Heute kann er sich kein deutsches Auto mehr leisten, also ist er auf eine Marke aus Südkorea umgestiegen. Damals, so erzählt er weiter, konnte er mit seinem Verdienst neun Kinder grossziehen, und dass die meisten von ihnen studieren konnten, darauf ist er stolz. Inzwischen reicht es nicht einmal mehr, vom Taxifahren seine eigenen laufenden Rechnungen zu begleichen, obwohl er jeden Tag zwölf Stunden arbeitet , und die Kinder längst aus dem Haus sind. Besonders schlimm findet er, dass Respekt und Toleranz auf der Strasse nicht mehr existieren. Die Mitmenschen kümmern sich, von Ängsten und Existenzsorgen getrieben, nur noch um sich selbst – Kameradschaft, Mitgefühl, Hilfsbereitschaft und Trost von einst sind passé.
Brasiliens grossstädtische Mittelschicht verliert zunehmend das Gleichgewicht. Manche schaffen den Sprung in die Liga der Neureichen, aber weitaus die meisten kämpfen inzwischen um ihre Existenz. So auch der Chemie-Professor Rinaldo, der in guten Zeiten drei Festanstellungen in zwei Städten bekleidete, während er heute von fünf verschiedenen Aushilfsjobs in vier Städten leben muss. Und das reicht gerade mal um seine Hypotheken weiter zu bezahlen und seine laufenden Kosten decken zu können. Zwar könnte er sich – in Anbetracht seines Alters – pensionieren lassen, kann aber dann von der zu erwartenden Rente nicht leben, also setzt er auf die Hoffnung, dass seine Kompetenz und Erfahrung noch einige Zeit gebraucht werden – wenigstens so lange, bis seine Hypotheken bezahlt sind.
Vor etwa 25 Jahren gab es im aufstrebenden São Paulo noch schicke, noble Stadtteile und schöne, saubere Strassen zum Flanieren, sich zu begegnen und Auslagen zu betrachten. Strassenkriminalität war kaum zu fürchten, ohne Probleme konnte man in allen Stadtteilen spazieren gehen.
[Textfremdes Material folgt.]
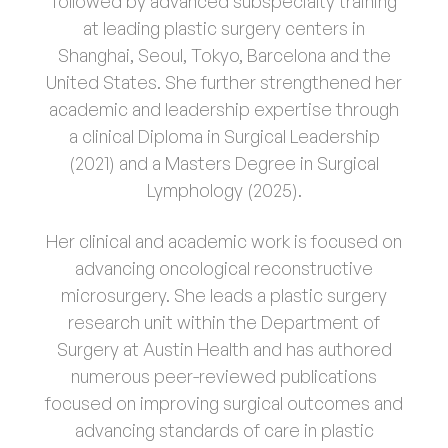
followed by advanced subspecialty training
at leading plastic surgery centers in
Shanghai, Seoul, Tokyo, Barcelona and the
United States. She further strengthened her
academic and leadership expertise through
a clinical Diploma in Surgical Leadership
(2021) and a Masters Degree in Surgical
Lymphology (2025).
Her clinical and academic work is focused on
advancing oncological reconstructive
microsurgery. She leads a plastic surgery
research unit within the Department of
Surgery at Austin Health and has authored
numerous peer-reviewed publications
focused on improving surgical outcomes and
advancing standards of care in plastic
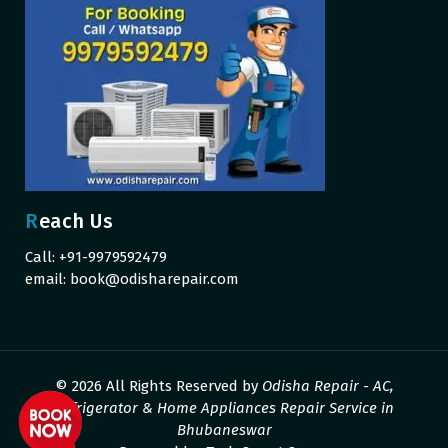
Reach Us
Call: +91-9979592479
email:
book@odisharepair.com
© 2026 All Rights Reserved by
Odisha Repair - AC,
Refrigerator & Home Appliances Repair Service in
Bhubaneswar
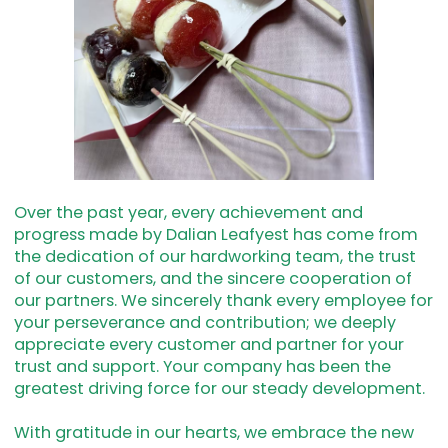
Over the past year, every achievement and
progress made by Dalian Leafyest has come from
the dedication of our hardworking team, the trust
of our customers, and the sincere cooperation of
our partners. We sincerely thank every employee for
your perseverance and contribution; we deeply
appreciate every customer and partner for your
trust and support. Your company has been the
greatest driving force for our steady development.
With gratitude in our hearts, we embrace the new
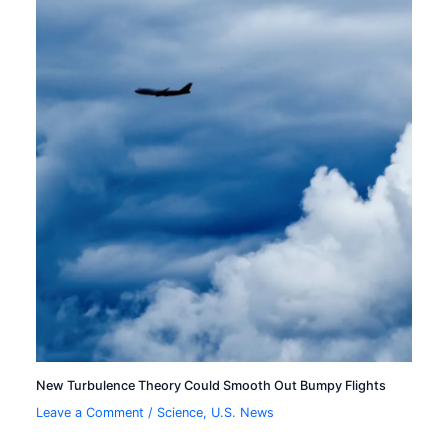
New Turbulence Theory Could Smooth Out Bumpy Flights
Leave a Comment
/
Science
,
U.S. News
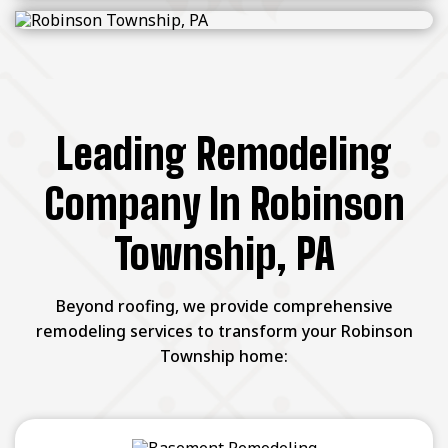
Leading Remodeling
Company In Robinson
Township, PA
Beyond roofing, we provide comprehensive
remodeling services to transform your Robinson
Township home:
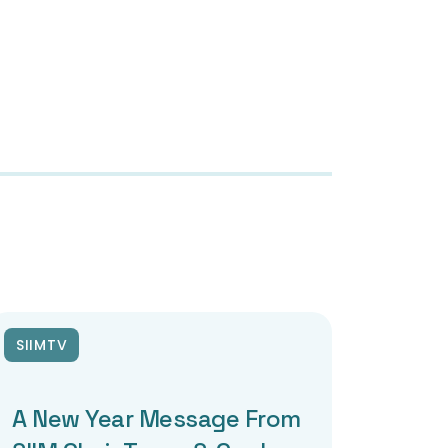
SIIMTV
A New Year Message From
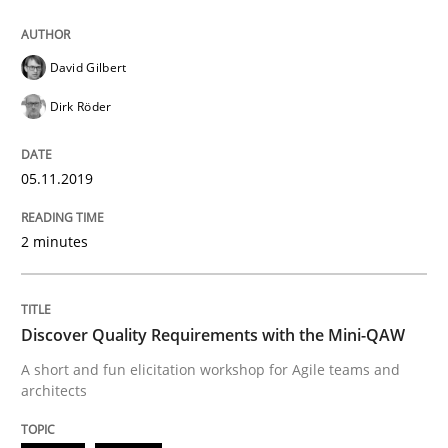
05. November 2019 · 2 minutes read · 4 Comments
READ ARTICLE
David Gilbert
Dirk Röder
Practice
Methods
05.11.2019
Discover Quality Requirements with t
2 minutes
A short and fun elicitation workshop for Agile teams 
Discover Quality Requirements with the Mini-QAW
A short and fun elicitation workshop for Agile teams and
architects
Written by
Thijmen de Gooijer
Michael Keeling
Will Chaparro
08. November 2018 · 15 minutes read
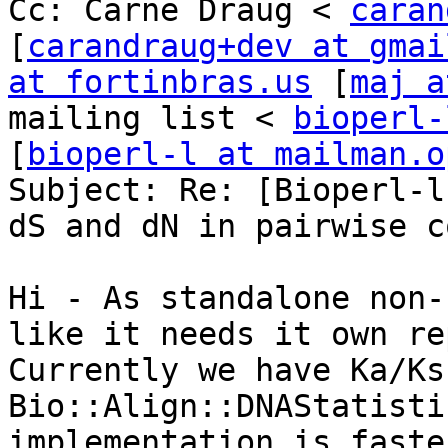
Cc: Carnë Draug < 
caran
[
carandraug+dev at gmai
at fortinbras.us
 [
maj a
mailing list < 
bioperl-
[
bioperl-l at mailman.o
Subject: Re: [Bioperl-l
dS and dN in pairwise c
Hi - As standalone non-
like it needs it own rep
Currently we have Ka/Ks
Bio::Align::DNAStatisti
implementation is faster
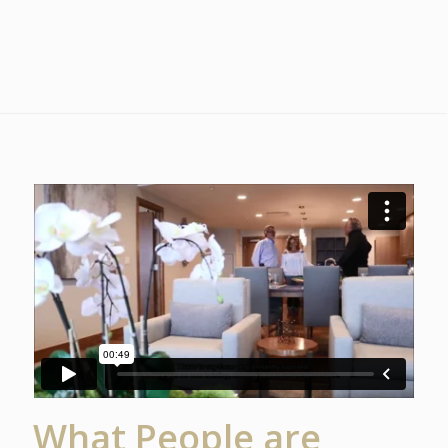
What People are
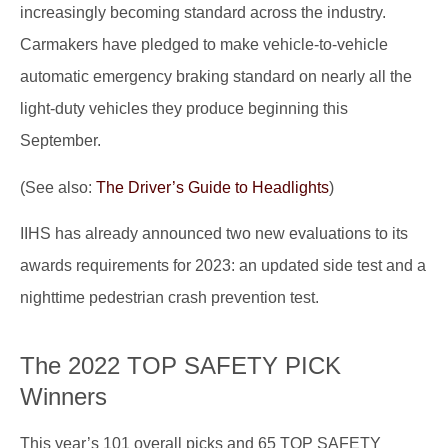
increasingly becoming standard across the industry.
Carmakers have pledged to make vehicle-to-vehicle
automatic emergency braking standard on nearly all the
light-duty vehicles they produce beginning this
September.
(See also:
The Driver’s Guide to Headlights
)
IIHS has already announced two new evaluations to its
awards requirements for 2023: an updated side test and a
nighttime pedestrian crash prevention test.
The 2022 TOP SAFETY PICK
Winners
This year’s 101 overall picks and 65 TOP SAFETY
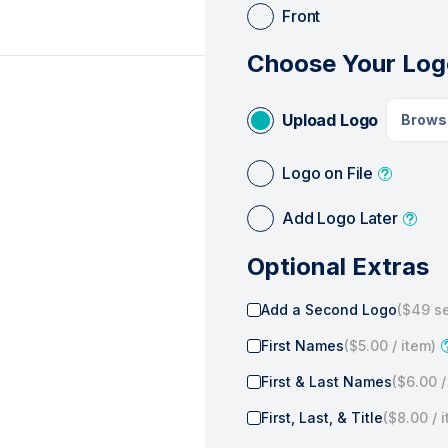
Front
Choose Your Log
Upload Logo
Brows
Logo on File
Add Logo Later
Optional Extras
Add a Second Logo
(
$49
se
First Names
(
$5.00
/ item)
First & Last Names
(
$6.00
/
First, Last, & Title
(
$8.00
/ 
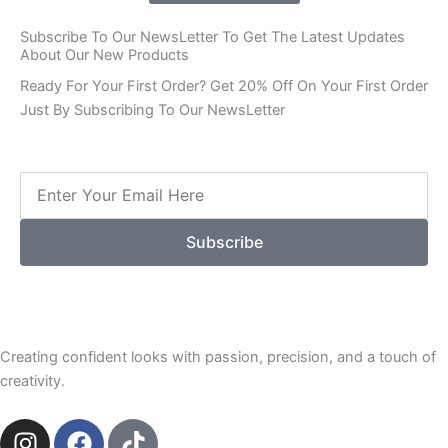
Subscribe To Our NewsLetter To Get The Latest Updates
About Our New Products
Ready For Your First Order? Get 20% Off On Your First Order
Just By Subscribing To Our NewsLetter
Email
Subscribe
Creating confident looks with passion, precision, and a touch of
creativity.
I
F
T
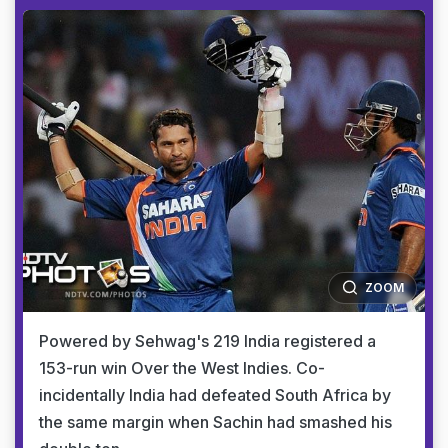
ZOOM
Powered by Sehwag's 219 India registered a
153-run win Over the West Indies. Co-
incidentally India had defeated South Africa by
the same margin when Sachin had smashed his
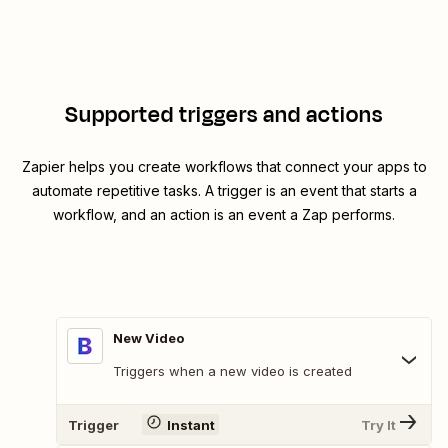
Supported triggers and actions
Zapier helps you create workflows that connect your apps to
automate repetitive tasks. A trigger is an event that starts a
workflow, and an action is an event a Zap performs.
New Video
Triggers when a new video is created
Trigger
Instant
Try It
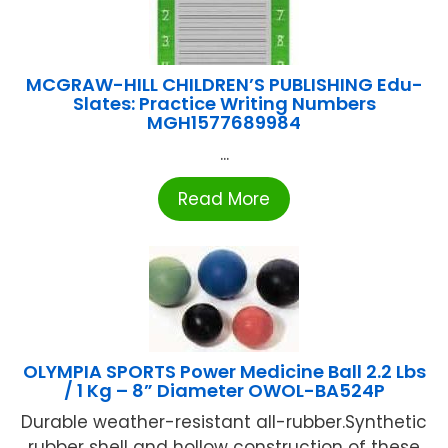
MCGRAW-HILL CHILDREN’S PUBLISHING Edu-
Slates: Practice Writing Numbers
MGH1577689984
...
Read More
OLYMPIA SPORTS Power Medicine Ball 2.2 Lbs
/ 1 Kg – 8” Diameter OWOL-BA524P
Durable weather-resistant all-rubber.Synthetic
rubber shell and hollow construction of these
Heute sind viele der Strassen ein Albtraum, verwahrlost und schmutzig, vor vielen Stadtteilen wird man gewarnt, da sie “gefährlich“ seien (siehe Reportage über “Crackolândia“). Brasiliens Wirtschaftsmotor São Paulo befindet sich in einer besorgniserregenden Rezession – wie die übrigen Städte im Land – und ein Ausweg aus diesem Dilemma ist nicht abzusehen. Politisches Unvermögen und Korruption grössten Stils lähmen die steigende Konjunktur früherer Jahre – Investoren der verschiedensten Länder ziehen sich zurück.
Brasilien, das Land der Zukunft? Eher das Land der ewigen Zukunft!